Schäubles Visionen Gegenstand im Innenausschuss


Bundesinnenminister Wolfgang Schäuble muss zugeben: Es gibt für Deutschland keine konkreten Terror-Anschlagspläne - "Die Regierung soll handeln und keine apokalyptischen Szenarien an die Wand malen"
Opposition kritisiert: Der Verdacht liege nahe, dass immer wieder Schreckensszenarien entworfen würden, um im Streit innerhalb der Großen Koalition Druck auszuüben

(11.10.07) - In Deutschland liegen derzeit keine Erkenntnisse über konkrete Anschlagsplanungen durch Terroristen vor. Dies betonten am Mittwochvormittag Bundesinnenminister Wolfgang Schäuble (CDU), der Chef des Bundesnachrichtendienstes Ernst Uhrlau und der Vizepräsident des Bundeskriminalamts Jürgen Stock in einer Sitzung des Innenausschusses.

Schäuble betonte zudem, derzeit seien terroristische Gruppen weder logistisch noch personell oder technisch in der Lage, selbstständig atomare Waffen zu entwickeln. Allerdings gebe es weltweit eine "Verfügbarkeit radioaktiver Quellen", so dass Angriffe mit so genannten schmutzigen Bomben eine "Anschlagsoption" seien. Allein 2006 habe es in Deutschland "neun verloren gegangene radioaktive Quellen gegeben".

Uhrlau fügte hinzu, nach dem 11. September habe man lernen müssen, "das Undenkbare zu denken". Es habe eine "Reihe von Signalen" aus dem Umfeld Osama bin Ladens und des al-Qaida-Netzwerks gegeben, dass über die Freisetzung von Radioaktivität oder Strahlung nachgedacht worden sei. Der Einsatz schmutziger Bomben sei in "einschlägigen Foren thematisiert" worden. Dabei gehe es nicht nur um die anzurichtenden Schäden, sondern um den psychologischen Aspekt, "Angst und Schrecken" zu verbreiten.

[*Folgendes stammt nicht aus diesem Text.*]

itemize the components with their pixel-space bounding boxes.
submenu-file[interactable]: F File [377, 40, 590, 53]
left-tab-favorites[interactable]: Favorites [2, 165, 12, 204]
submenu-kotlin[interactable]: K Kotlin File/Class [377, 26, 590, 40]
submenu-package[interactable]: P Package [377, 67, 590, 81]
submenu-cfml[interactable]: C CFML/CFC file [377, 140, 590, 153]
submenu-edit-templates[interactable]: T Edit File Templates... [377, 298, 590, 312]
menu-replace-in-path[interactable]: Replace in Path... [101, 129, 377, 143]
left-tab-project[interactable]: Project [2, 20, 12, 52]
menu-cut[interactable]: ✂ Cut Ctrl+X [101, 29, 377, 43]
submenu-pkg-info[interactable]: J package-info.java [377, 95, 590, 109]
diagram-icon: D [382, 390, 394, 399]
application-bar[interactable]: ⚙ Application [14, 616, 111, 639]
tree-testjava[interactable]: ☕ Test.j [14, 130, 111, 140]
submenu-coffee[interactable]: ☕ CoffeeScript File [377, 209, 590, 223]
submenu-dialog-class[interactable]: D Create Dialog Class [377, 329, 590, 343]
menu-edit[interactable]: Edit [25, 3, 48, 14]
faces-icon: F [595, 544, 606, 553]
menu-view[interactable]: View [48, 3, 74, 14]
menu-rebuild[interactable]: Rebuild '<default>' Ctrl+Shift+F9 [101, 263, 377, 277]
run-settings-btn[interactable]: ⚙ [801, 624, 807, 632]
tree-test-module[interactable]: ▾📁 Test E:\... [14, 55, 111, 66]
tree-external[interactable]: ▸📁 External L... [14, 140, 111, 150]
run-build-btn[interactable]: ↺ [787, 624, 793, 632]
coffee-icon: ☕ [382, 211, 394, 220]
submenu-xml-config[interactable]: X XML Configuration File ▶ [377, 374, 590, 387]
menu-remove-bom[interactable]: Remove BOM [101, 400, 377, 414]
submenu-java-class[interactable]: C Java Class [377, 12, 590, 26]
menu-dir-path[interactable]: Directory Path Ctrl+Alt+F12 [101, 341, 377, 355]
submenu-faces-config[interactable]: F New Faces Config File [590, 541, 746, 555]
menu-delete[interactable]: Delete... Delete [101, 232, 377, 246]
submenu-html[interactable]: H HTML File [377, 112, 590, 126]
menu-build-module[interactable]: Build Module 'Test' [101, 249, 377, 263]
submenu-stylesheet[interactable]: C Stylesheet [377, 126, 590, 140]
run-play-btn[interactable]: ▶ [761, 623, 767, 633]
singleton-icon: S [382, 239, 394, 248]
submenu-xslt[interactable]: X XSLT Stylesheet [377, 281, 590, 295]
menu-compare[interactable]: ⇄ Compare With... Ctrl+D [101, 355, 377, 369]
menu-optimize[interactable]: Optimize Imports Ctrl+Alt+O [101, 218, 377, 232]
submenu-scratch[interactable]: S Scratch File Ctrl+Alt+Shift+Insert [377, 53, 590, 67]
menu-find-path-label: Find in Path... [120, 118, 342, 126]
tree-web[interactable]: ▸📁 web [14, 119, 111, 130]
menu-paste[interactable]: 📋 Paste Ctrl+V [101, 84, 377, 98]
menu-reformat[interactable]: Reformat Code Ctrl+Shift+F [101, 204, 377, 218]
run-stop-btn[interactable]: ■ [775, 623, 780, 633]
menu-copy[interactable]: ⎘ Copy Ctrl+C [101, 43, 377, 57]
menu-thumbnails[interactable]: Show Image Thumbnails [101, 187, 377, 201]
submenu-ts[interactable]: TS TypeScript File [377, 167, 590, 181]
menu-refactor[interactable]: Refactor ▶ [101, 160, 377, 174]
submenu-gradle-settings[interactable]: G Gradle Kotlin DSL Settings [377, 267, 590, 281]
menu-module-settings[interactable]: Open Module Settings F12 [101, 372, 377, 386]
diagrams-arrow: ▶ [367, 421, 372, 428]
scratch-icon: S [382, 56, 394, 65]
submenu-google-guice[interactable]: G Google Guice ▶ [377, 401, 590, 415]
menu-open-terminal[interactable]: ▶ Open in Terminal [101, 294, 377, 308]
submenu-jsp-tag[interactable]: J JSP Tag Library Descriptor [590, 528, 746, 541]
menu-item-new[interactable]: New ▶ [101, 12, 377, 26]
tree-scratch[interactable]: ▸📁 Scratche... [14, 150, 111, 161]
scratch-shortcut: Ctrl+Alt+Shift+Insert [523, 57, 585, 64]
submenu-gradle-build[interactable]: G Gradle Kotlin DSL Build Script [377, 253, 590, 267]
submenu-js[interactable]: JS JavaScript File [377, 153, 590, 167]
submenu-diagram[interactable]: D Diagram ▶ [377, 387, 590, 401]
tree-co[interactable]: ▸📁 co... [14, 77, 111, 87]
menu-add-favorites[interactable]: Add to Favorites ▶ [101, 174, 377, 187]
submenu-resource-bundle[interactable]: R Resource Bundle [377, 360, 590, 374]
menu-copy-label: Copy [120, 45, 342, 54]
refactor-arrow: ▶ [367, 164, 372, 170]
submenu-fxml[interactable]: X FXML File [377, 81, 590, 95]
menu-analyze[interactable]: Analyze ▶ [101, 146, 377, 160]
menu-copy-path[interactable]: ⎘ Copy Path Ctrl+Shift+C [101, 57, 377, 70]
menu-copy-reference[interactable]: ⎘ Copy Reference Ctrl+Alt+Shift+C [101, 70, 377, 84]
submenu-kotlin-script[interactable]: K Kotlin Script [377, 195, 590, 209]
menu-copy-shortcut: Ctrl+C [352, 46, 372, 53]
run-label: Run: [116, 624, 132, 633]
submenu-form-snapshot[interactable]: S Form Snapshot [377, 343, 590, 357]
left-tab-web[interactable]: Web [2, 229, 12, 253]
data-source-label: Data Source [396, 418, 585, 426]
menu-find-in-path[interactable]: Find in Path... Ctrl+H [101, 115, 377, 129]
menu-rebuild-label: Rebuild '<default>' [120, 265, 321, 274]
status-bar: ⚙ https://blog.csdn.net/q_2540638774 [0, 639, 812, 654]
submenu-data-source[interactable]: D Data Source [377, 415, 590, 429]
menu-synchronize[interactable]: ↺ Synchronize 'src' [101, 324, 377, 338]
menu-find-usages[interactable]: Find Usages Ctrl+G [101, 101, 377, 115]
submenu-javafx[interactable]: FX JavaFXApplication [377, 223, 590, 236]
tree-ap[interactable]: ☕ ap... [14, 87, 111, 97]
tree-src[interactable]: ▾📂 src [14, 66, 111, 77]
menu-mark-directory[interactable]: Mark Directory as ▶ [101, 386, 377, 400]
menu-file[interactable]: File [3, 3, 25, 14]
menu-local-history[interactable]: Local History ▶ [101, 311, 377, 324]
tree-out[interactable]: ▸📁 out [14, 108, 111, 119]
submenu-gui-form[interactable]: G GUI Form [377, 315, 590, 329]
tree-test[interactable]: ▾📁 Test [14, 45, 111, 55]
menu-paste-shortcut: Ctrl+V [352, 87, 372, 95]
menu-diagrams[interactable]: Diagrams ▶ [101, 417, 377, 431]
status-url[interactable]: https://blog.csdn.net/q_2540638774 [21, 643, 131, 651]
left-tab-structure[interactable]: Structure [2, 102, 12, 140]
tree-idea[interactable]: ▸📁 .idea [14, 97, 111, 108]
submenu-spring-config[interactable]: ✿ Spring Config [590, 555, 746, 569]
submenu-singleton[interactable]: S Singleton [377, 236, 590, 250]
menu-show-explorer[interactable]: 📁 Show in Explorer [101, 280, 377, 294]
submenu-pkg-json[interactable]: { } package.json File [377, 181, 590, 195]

BKA-Vizepräsident Stock wies in seinem Statement darauf hin, dass man eine Reihe von Präventionsmaßnahmen eingeleitet habe, um Derartiges zu verhindern. Er informierte die Abgeordneten darüber, dass es im Zusammenhang mit der Festnahme dreier mutmaßlicher Terroristen Anfang September insgesamt 35 Durchsuchungen gegeben habe. Dabei seien 26 Sprengsätze sichergestellt worden, die zum Großteil aus Tschechien, aber auch aus Bulgarien und Serbien stammten.

Derzeit würden Festplatten, CDs, Handys und weitere Speichermedien von Experten ausgewertet, um herauszufinden, ob es weitere Anschlagsplanungen gab. "Es ist unsere Sorge, dass wir verborgene Informationspuzzleteile vielleicht nicht rechtzeitig finden, um weitere Taten zu verhindern."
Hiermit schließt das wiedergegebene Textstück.